MEMORY_TOTAL was added so we could monitor memory use under real-world Firefox use across processes. It was (still is?) an e10s release criteria. As recently as last week I've recommended its use as a release criteria for e10s-multi.

I have little knowledge of the other memory probes.

As for when to query these things... well, that's an interesting one, isn't it. The historical data is based on periodic and triggered reporting which almost certainly over-weights contributions from users who leave their browsers open. This alone should be reason to change our recording methodology... if only we had a good replacement.

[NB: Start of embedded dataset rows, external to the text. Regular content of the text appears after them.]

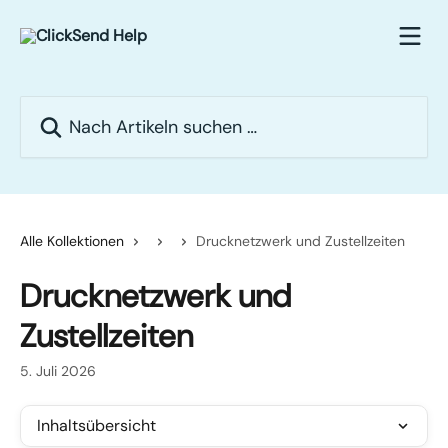
Zum Hauptinhalt springen
Nach Artikeln suchen …
Alle Kollektionen
Drucknetzwerk und Zustellzeiten
Drucknetzwerk und
Zustellzeiten
5. Juli 2026
Inhaltsübersicht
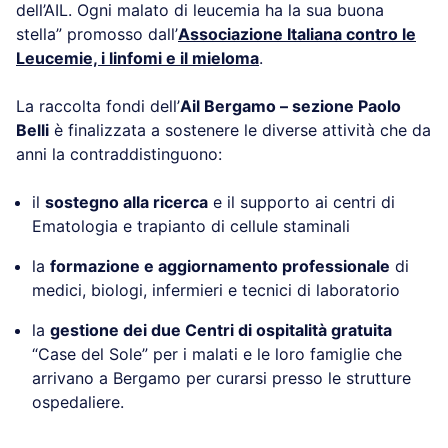
dell’AIL. Ogni malato di leucemia ha la sua buona
stella” promosso dall’
Associazione Italiana contro le
Leucemie, i linfomi e il mieloma
.
La raccolta fondi dell’
Ail Bergamo – sezione Paolo
Belli
è finalizzata a sostenere le diverse attività che da
anni la contraddistinguono:
il
sostegno alla ricerca
e il supporto ai centri di
Ematologia e trapianto di cellule staminali
la
formazione e aggiornamento professionale
di
medici, biologi, infermieri e tecnici di laboratorio
la
gestione dei due Centri di ospitalità gratuita
“Case del Sole” per i malati e le loro famiglie che
arrivano a Bergamo per curarsi presso le strutture
ospedaliere.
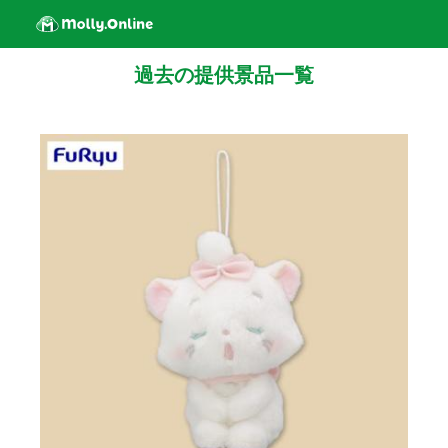
過去の提供景品一覧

Olli Pettay [:smaug][bugs@pettay.fi]

Reporter

Comment 5

•

7 years ago

Could we collect MEMORY_TOTAL in non-main-thread without blocking the main thread?

Chris H-C :chutten

Comment 6

•

7 years ago

I suspect so, but I suspect one of the reasons for the current topic subscriptions may be to capture something close to the maximum memory level... in other words, it might be a feature, not a bug.

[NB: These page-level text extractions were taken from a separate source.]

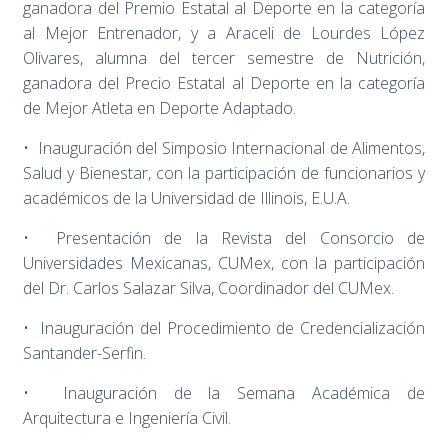
ganadora del Premio Estatal al Deporte en la categoría
al Mejor Entrenador, y a Araceli de Lourdes López
Olivares, alumna del tercer semestre de Nutrición,
ganadora del Precio Estatal al Deporte en la categoría
de Mejor Atleta en Deporte Adaptado.
• Inauguración del Simposio Internacional de Alimentos,
Salud y Bienestar, con la participación de funcionarios y
académicos de la Universidad de Illinois, E.U.A.
• Presentación de la Revista del Consorcio de
Universidades Mexicanas, CUMex, con la participación
del Dr. Carlos Salazar Silva, Coordinador del CUMex.
• Inauguración del Procedimiento de Credencialización
Santander-Serfin.
• Inauguración de la Semana Académica de
Arquitectura e Ingeniería Civil.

Nicholas Nethercote [inactive]

Comment 7

•

7 years ago

(In reply to Chris H-C :chutten from comment #6)
> I suspect so, but I suspect one of the reasons for the current topic
> subscriptions may be to capture something close to the maximum memory
> level... in other words, it might be a feature, not a bug.

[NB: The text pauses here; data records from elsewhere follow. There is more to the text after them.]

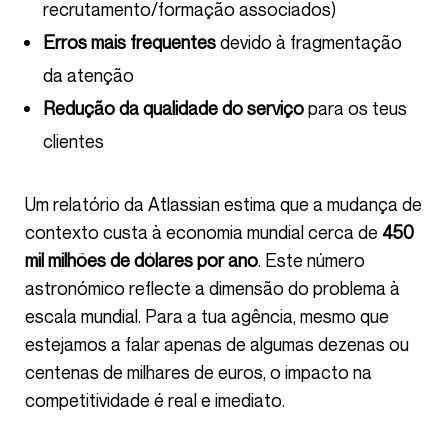
recrutamento/formação associados)
Erros mais frequentes
devido à fragmentação
da atenção
Redução da qualidade do serviço
para os teus
clientes
Um relatório da Atlassian estima que a mudança de
contexto custa à economia mundial cerca de
450
mil milhões de dólares por ano
. Este número
astronómico reflecte a dimensão do problema à
escala mundial. Para a tua agência, mesmo que
estejamos a falar apenas de algumas dezenas ou
centenas de milhares de euros, o impacto na
competitividade é real e imediato.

chutten, you added this probe in bug 1198209, so you should know as well as anyone whether this is the case :)

I wasn't aware of this probe until now. Measuring it off-main-thread seems reasonable to me. resident-fast typically doesn't change that fast and so slight variations in the timing of the measurement shouldn't matter much.

Flags: needinfo?(n.nethercote)

Chris H-C :chutten

Comment 8

•

7 years ago

Well, to be fair I only added MEMORY_TOTAL, I didn't add the collector topic subscription :)

So, uh, do we have a recipe (addTask?) for off-main-thread privileged JS? Or will this be a C++ rewrite?

Olli Pettay [:smaug][bugs@pettay.fi]

Reporter

Comment 9

•

7 years ago

It would need to be rewritten in C++.

Georg Fritzsche [:gfritzsche]

Updated

•

7 years ago

Updated

•

7 years ago

Priority: -- → P3

Whiteboard: [measurement:client]

Georg Fritzsche [:gfritzsche]

Comment 10

•

7 years ago

Does anyone have good criteria for what we need from these measurements?

Do we need or track anything besides MEMORY_TOTAL?
How often do we need to collect this, every N minutes?

If we rewrite MEMORY_TOTAL in C++, can we get the same results by accumulating through histograms?
(That is the only memory thing we special IPC messaging for with MESSAGE_TELEMETRY_USS & MESSAGE_TELEMETRY_GET_CHILD_USS [1])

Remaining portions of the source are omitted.